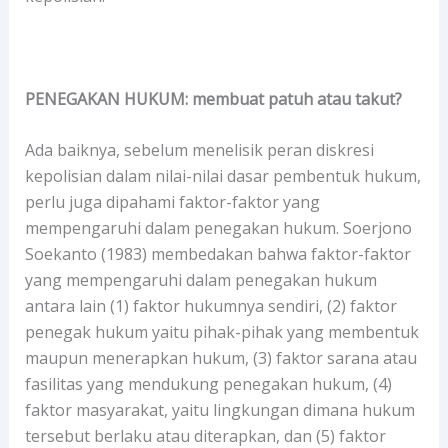
PENEGAKAN HUKUM: membuat patuh atau takut?
Ada baiknya, sebelum menelisik peran diskresi
kepolisian dalam nilai-nilai dasar pembentuk hukum,
perlu juga dipahami faktor-faktor yang
mempengaruhi dalam penegakan hukum. Soerjono
Soekanto (1983) membedakan bahwa faktor-faktor
yang mempengaruhi dalam penegakan hukum
antara lain (1) faktor hukumnya sendiri, (2) faktor
penegak hukum yaitu pihak-pihak yang membentuk
maupun menerapkan hukum, (3) faktor sarana atau
fasilitas yang mendukung penegakan hukum, (4)
faktor masyarakat, yaitu lingkungan dimana hukum
tersebut berlaku atau diterapkan, dan (5) faktor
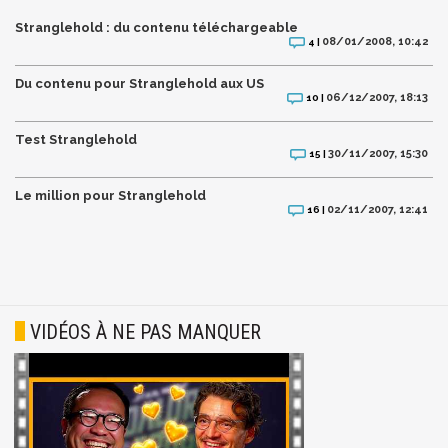
Stranglehold : du contenu téléchargeable
08/01/2008, 10:42
4 |
Du contenu pour Stranglehold aux US
06/12/2007, 18:13
10 |
Test Stranglehold
30/11/2007, 15:30
15 |
Le million pour Stranglehold
02/11/2007, 12:41
16 |
VIDÉOS À NE PAS MANQUER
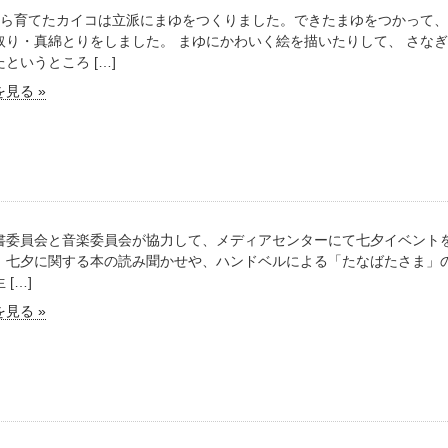
から育てたカイコは立派にまゆをつくりました。できたまゆをつかって
取り・真綿とりをしました。 まゆにかわいく絵を描いたりして、 さな
というところ […]
見る »
委員会と音楽委員会が協力して、メディアセンターにて七夕イベント
、七夕に関する本の読み聞かせや、ハンドベルによる「たなばたさま」
 […]
見る »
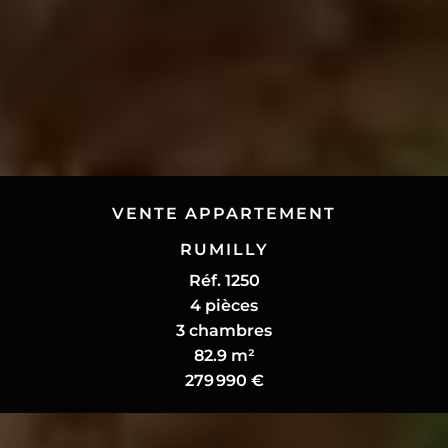
VENTE APPARTEMENT
RUMILLY
Réf. 1250
4 pièces
3 chambres
82.9 m²
279 990 €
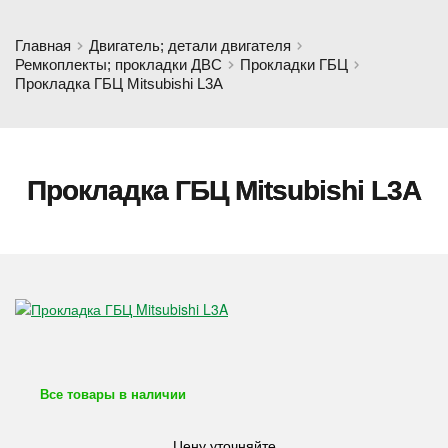
Главная
Двигатель; детали двигателя
Ремкоплекты; прокладки ДВС
Прокладки ГБЦ
Прокладка ГБЦ Mitsubishi L3A
Прокладка ГБЦ Mitsubishi L3A
Все товары в наличии
Цену уточняйте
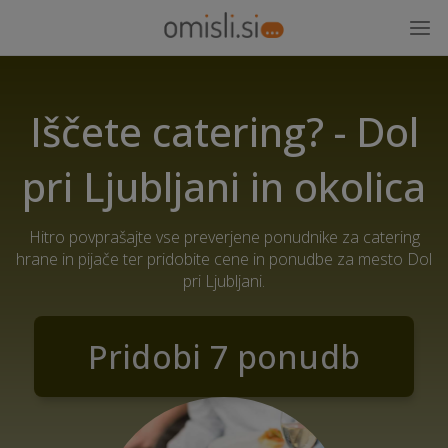
Iščete catering? - Dol
pri Ljubljani in okolica
Hitro povprašajte vse preverjene ponudnike za catering
hrane in pijače ter pridobite cene in ponudbe za mesto Dol
pri Ljubljani.
Pridobi 7 ponudb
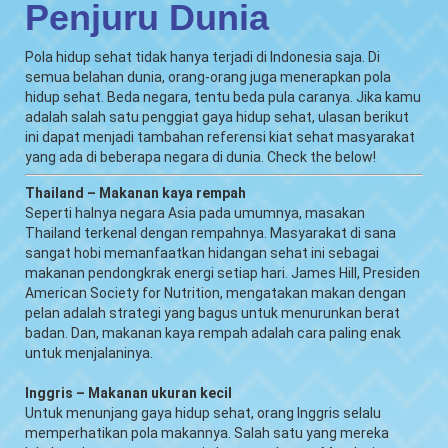
Penjuru Dunia
Pola hidup sehat tidak hanya terjadi di Indonesia saja. Di
semua belahan dunia, orang-orang juga menerapkan pola
hidup sehat. Beda negara, tentu beda pula caranya. Jika kamu
adalah salah satu penggiat gaya hidup sehat, ulasan berikut
ini dapat menjadi tambahan referensi kiat sehat masyarakat
yang ada di beberapa negara di dunia. Check the below!
Thailand – Makanan kaya rempah
Seperti halnya negara Asia pada umumnya, masakan
Thailand terkenal dengan rempahnya. Masyarakat di sana
sangat hobi memanfaatkan hidangan sehat ini sebagai
makanan pendongkrak energi setiap hari. James Hill, Presiden
American Society for Nutrition, mengatakan makan dengan
pelan adalah strategi yang bagus untuk menurunkan berat
badan. Dan, makanan kaya rempah adalah cara paling enak
untuk menjalaninya.
Inggris – Makanan ukuran kecil
Untuk menunjang gaya hidup sehat, orang Inggris selalu
memperhatikan pola makannya. Salah satu yang mereka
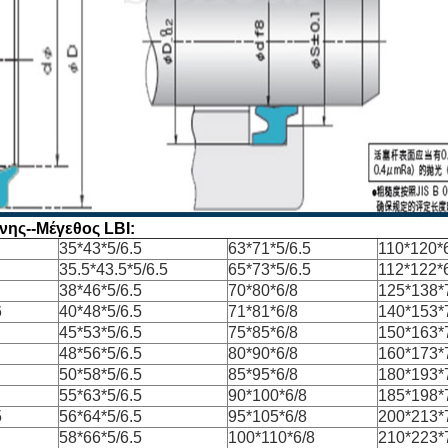
νης--Μέγεθος LBI:
35*43*5/6.5
63*71*5/6.5
110*120*
35.5*43.5*5/6.5
65*73*5/6.5
112*122*
38*46*5/6.5
70*80*6/8
125*138*7
6
40*48*5/6.5
71*81*6/8
140*153*7
45*53*5/6.5
75*85*6/8
150*163*7
48*56*5/6.5
80*90*6/8
160*173*7
50*58*5/6.5
85*95*6/8
180*193*7
55*63*5/6.5
90*100*6/8
185*198*7
5
56*64*5/6.5
95*105*6/8
200*213*7
58*66*5/6.5
100*110*6/8
210*223*7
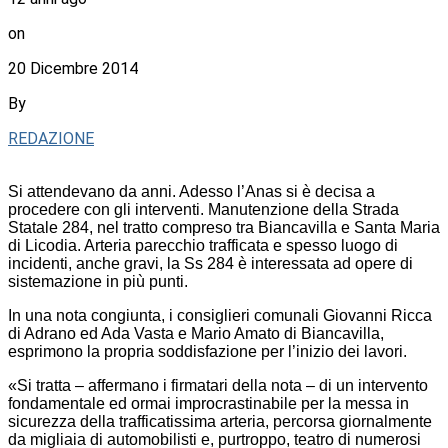
on
20 Dicembre 2014
By
REDAZIONE
Si attendevano da anni. Adesso l’Anas si è decisa a
procedere con gli interventi. Manutenzione della Strada
Statale 284, nel tratto compreso tra Biancavilla e Santa Maria
di Licodia. Arteria parecchio trafficata e spesso luogo di
incidenti, anche gravi, la Ss 284 è interessata ad opere di
sistemazione in più punti.
In una nota congiunta, i consiglieri comunali Giovanni Ricca
di Adrano ed Ada Vasta e Mario Amato di Biancavilla,
esprimono la propria soddisfazione per l’inizio dei lavori.
«Si tratta – affermano i firmatari della nota – di un intervento
fondamentale ed ormai improcrastinabile per la messa in
sicurezza della trafficatissima arteria, percorsa giornalmente
da migliaia di automobilisti e, purtroppo, teatro di numerosi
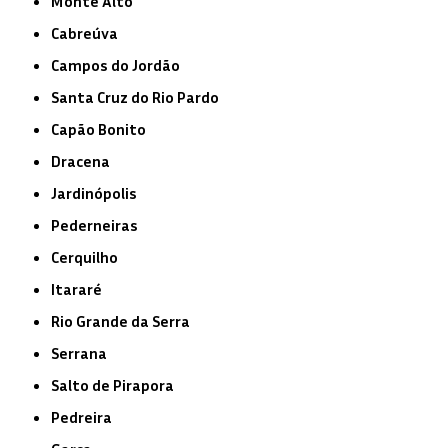
Monte Alto
Cabreúva
Campos do Jordão
Santa Cruz do Rio Pardo
Capão Bonito
Dracena
Jardinópolis
Pederneiras
Cerquilho
Itararé
Rio Grande da Serra
Serrana
Salto de Pirapora
Pedreira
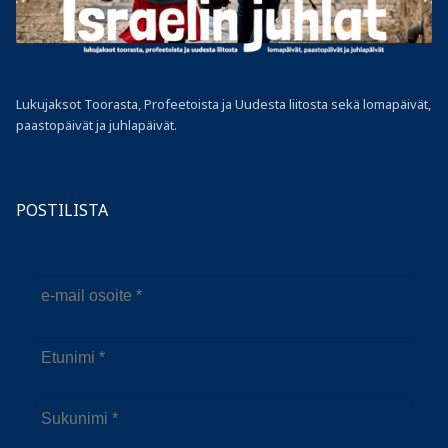
Lukujaksot Toorasta, Profeetoista ja Uudesta liitosta sekä lomapäivät,
paastopäivät ja juhlapäivät.
POSTILISTA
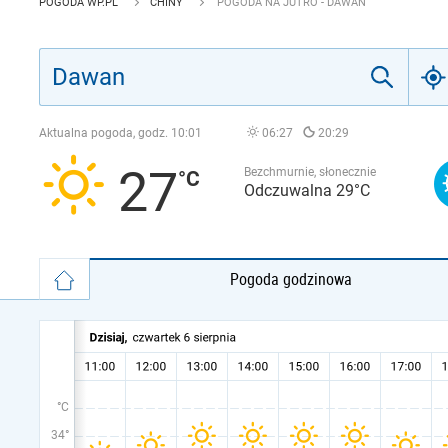
POGODA WP.PL
CHINY
POGODA NA JUTRO - DAWAN
Aktualna pogoda, godz.
10:01
06:27
20:29
27
Bezchmurnie, słonecznie
Odczuwalna 29°C
Pogoda godzinowa
°C
34°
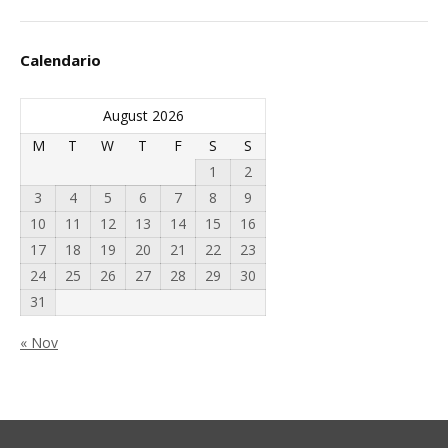
Calendario
August 2026
M
T
W
T
F
S
S
1
2
3
4
5
6
7
8
9
10
11
12
13
14
15
16
17
18
19
20
21
22
23
24
25
26
27
28
29
30
31
« Nov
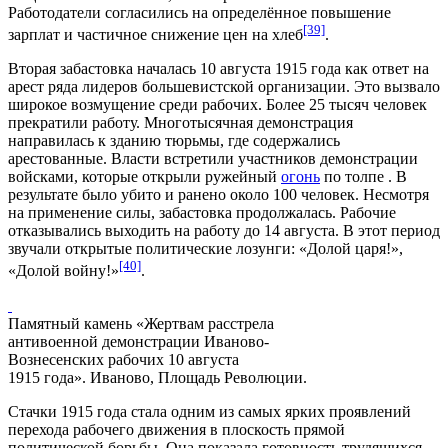
Работодатели согласились на определённое повышение
[39]
зарплат и частичное снижение цен на хлеб
.
Вторая забастовка началась
10 августа
1915 года как ответ на
арест ряда лидеров большевистской организации. Это вызвало
широкое возмущение среди рабочих. Более 25 тысяч человек
прекратили
работу
. Многотысячная
демонстрация
направилась к зданию
тюрьмы
, где содержались
арестованные. Власти встретили участников демонстрации
войсками, которые открыли ружейный
огонь
по толпе . В
результате было убито и ранено около 100 человек. Несмотря
на применение силы, забастовка продолжалась. Рабочие
отказывались выходить на работу до 14 августа. В этот период
звучали открытые политические лозунги: «Долой царя!»,
[40]
«Долой войну!»
.
Памятный камень «Жертвам расстрела
антивоенной демонстрации Иваново-
Вознесенских рабочих 10 августа
1915 года». Иваново, Площадь Революции.
Стачки 1915 года стала одним из самых ярких проявлений
перехода рабочего движения в плоскость прямой
политической борьбы. Она показала готовность трудящихся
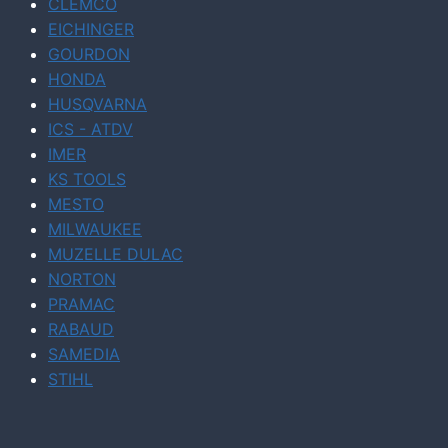
CLEMCO
EICHINGER
GOURDON
HONDA
HUSQVARNA
ICS - ATDV
IMER
KS TOOLS
MESTO
MILWAUKEE
MUZELLE DULAC
NORTON
PRAMAC
RABAUD
SAMEDIA
STIHL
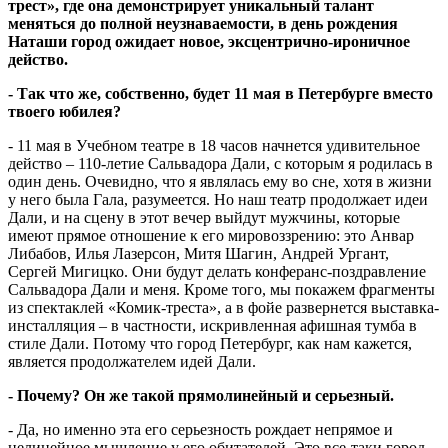
трест», где она демонстрирует уникальный талант
меняться до полной неузнаваемости, в день рождения
Наташи город ожидает новое, эксцентрично-ироничное
действо.
- Так что же, собственно, будет 11 мая в Петербурге вместо
твоего юбилея?
- 11 мая в Учебном театре в 18 часов начнется удивительное
действо – 110-летие Сальвадора Дали, с которым я родилась в
один день. Очевидно, что я являлась ему во сне, хотя в жизни
у него была Гала, разумеется. Но наш театр продолжает идеи
Дали, и на сцену в этот вечер выйдут мужчины, которые
имеют прямое отношение к его мировоззрению: это Анвар
Либабов, Илья Лазерсон, Митя Шагин, Андрей Ургант,
Сергей Мигицко. Они будут делать конферанс-поздравление
Сальвадора Дали и меня. Кроме того, мы покажем фрагменты
из спектаклей «Комик-треста», а в фойе развернется выставка-
инсталляция – в частности, искривленная афишная тумба в
стиле Дали. Потому что город Петербург, как нам кажется,
является продолжателем идей Дали.
- Почему? Он же такой прямолинейный и серьезный.
- Да, но именно эта его серьезность рождает непрямое и
нелинейное мышление у его обитателей. Это все-таки город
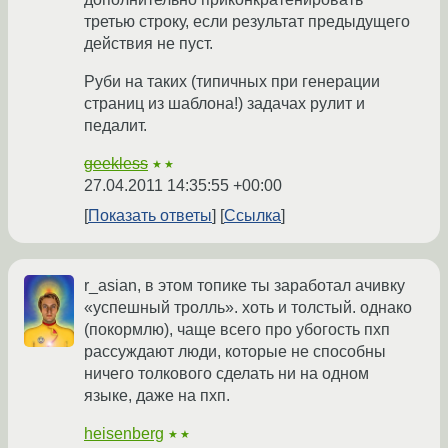
третью строку, если результат предыдущего
действия не пуст.
Руби на таких (типичных при генерации
страниц из шаблона!) задачах рулит и
педалит.
geekless
★★
27.04.2011 14:35:55 +00:00
Показать ответы
Ссылка
r_asian, в этом топике ты заработал ачивку
«успешный тролль». хоть и толстый. однако
(покормлю), чаще всего про убогость пхп
рассуждают люди, которые не способны
ничего толкового сделать ни на одном
языке, даже на пхп.
heisenberg
★★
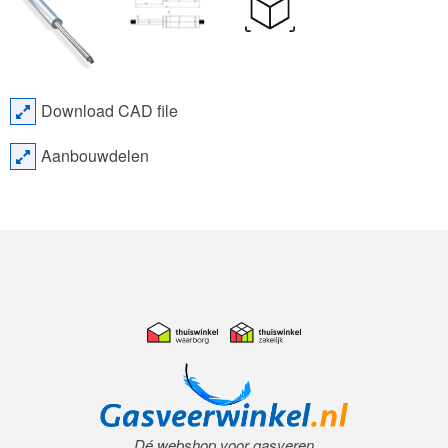
Download CAD file
Aanbouwdelen
Dé webshop voor gasveren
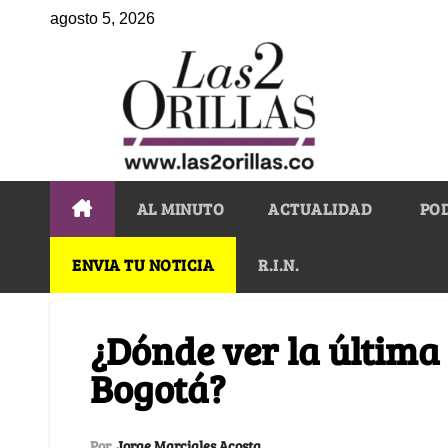
agosto 5, 2026
AL MINUTO
ACTUALIDAD
PO
ENVIA TU NOTICIA
R.I.N.
¿Dónde ver la última
Bogotá?
Por
Jorge Marciales Acosta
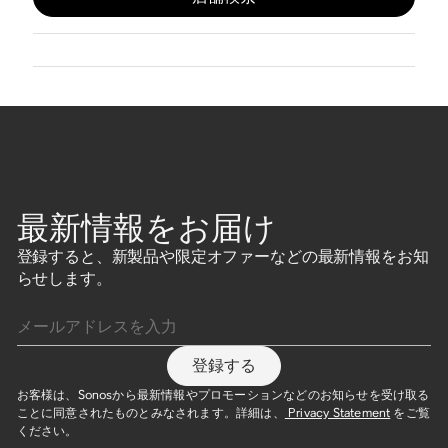
最新情報をお届け
登録すると、新製品や限定オファーなどの最新情報をお知
らせします。
メールアドレスを入力
登録する
お客様は、Sonosから最新情報やプロモーションなどのお知らせを受け取る
ことに同意されたものとみなされます。詳細は、
Privacy Statement
をご覧
ください。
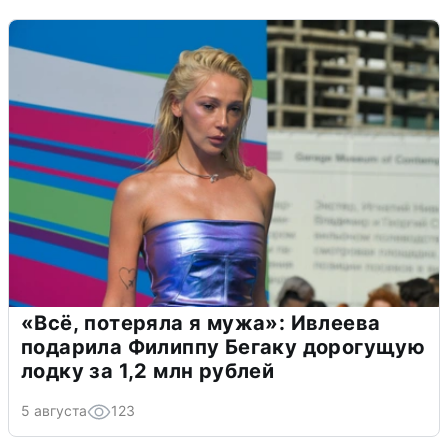
«Всё, потеряла я мужа»: Ивлеева
подарила Филиппу Бегаку дорогущую
лодку за 1,2 млн рублей
5 августа
123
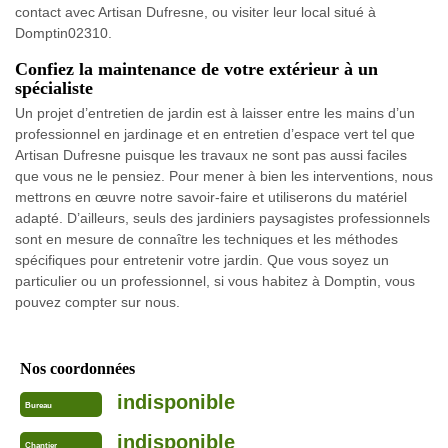
contact avec Artisan Dufresne, ou visiter leur local situé à
Domptin02310.
Confiez la maintenance de votre extérieur à un
spécialiste
Un projet d’entretien de jardin est à laisser entre les mains d’un
professionnel en jardinage et en entretien d’espace vert tel que
Artisan Dufresne puisque les travaux ne sont pas aussi faciles
que vous ne le pensiez. Pour mener à bien les interventions, nous
mettrons en œuvre notre savoir-faire et utiliserons du matériel
adapté. D’ailleurs, seuls des jardiniers paysagistes professionnels
sont en mesure de connaître les techniques et les méthodes
spécifiques pour entretenir votre jardin. Que vous soyez un
particulier ou un professionnel, si vous habitez à Domptin, vous
pouvez compter sur nous.
Nos coordonnées
indisponible
Bureau
indisponible
Chantier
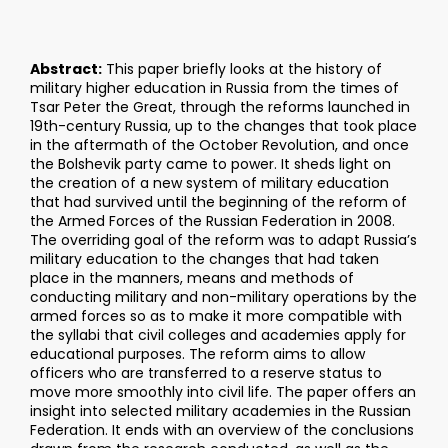
Abstract:
This paper briefly looks at the history of
military higher education in Russia from the times of
Tsar Peter the Great, through the reforms launched in
19th-century Russia, up to the changes that took place
in the aftermath of the October Revolution, and once
the Bolshevik party came to power. It sheds light on
the creation of a new system of military education
that had survived until the beginning of the reform of
the Armed Forces of the Russian Federation in 2008.
The overriding goal of the reform was to adapt Russia’s
military education to the changes that had taken
place in the manners, means and methods of
conducting military and non-military operations by the
armed forces so as to make it more compatible with
the syllabi that civil colleges and academies apply for
educational purposes. The reform aims to allow
officers who are transferred to a reserve status to
move more smoothly into civil life. The paper offers an
insight into selected military academies in the Russian
Federation. It ends with an overview of the conclusions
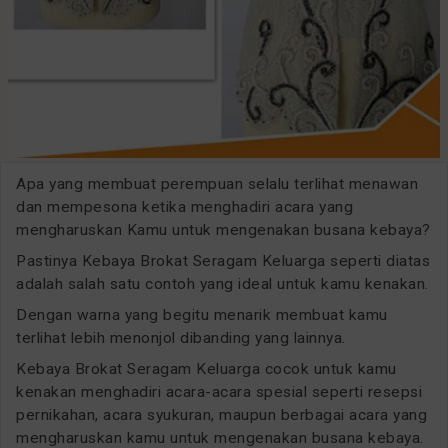
Apa yang membuat perempuan selalu terlihat menawan
dan mempesona ketika menghadiri acara yang
mengharuskan Kamu untuk mengenakan busana kebaya?
Pastinya Kebaya Brokat Seragam Keluarga seperti diatas
adalah salah satu contoh yang ideal untuk kamu kenakan.
Dengan warna yang begitu menarik membuat kamu
terlihat lebih menonjol dibanding yang lainnya.
Kebaya Brokat Seragam Keluarga cocok untuk kamu
kenakan menghadiri acara-acara spesial seperti resepsi
pernikahan, acara syukuran, maupun berbagai acara yang
mengharuskan kamu untuk mengenakan busana kebaya.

=====

**REQUIREMENT**
Out of the data above, set down the lines from the one with "Ada baiknya, sebelum menelisik peran diskresi" to the one with "fasilitas yang mendukung penegakan hukum, (4)", both included, exactly as written and with no additions.

**SOLUTION TO THIS EXERCISE**
Ada baiknya, sebelum menelisik peran diskresi
kepolisian dalam nilai-nilai dasar pembentuk hukum,
perlu juga dipahami faktor-faktor yang
mempengaruhi dalam penegakan hukum. Soerjono
Soekanto (1983) membedakan bahwa faktor-faktor
yang mempengaruhi dalam penegakan hukum
antara lain (1) faktor hukumnya sendiri, (2) faktor
penegak hukum yaitu pihak-pihak yang membentuk
maupun menerapkan hukum, (3) faktor sarana atau
fasilitas yang mendukung penegakan hukum, (4)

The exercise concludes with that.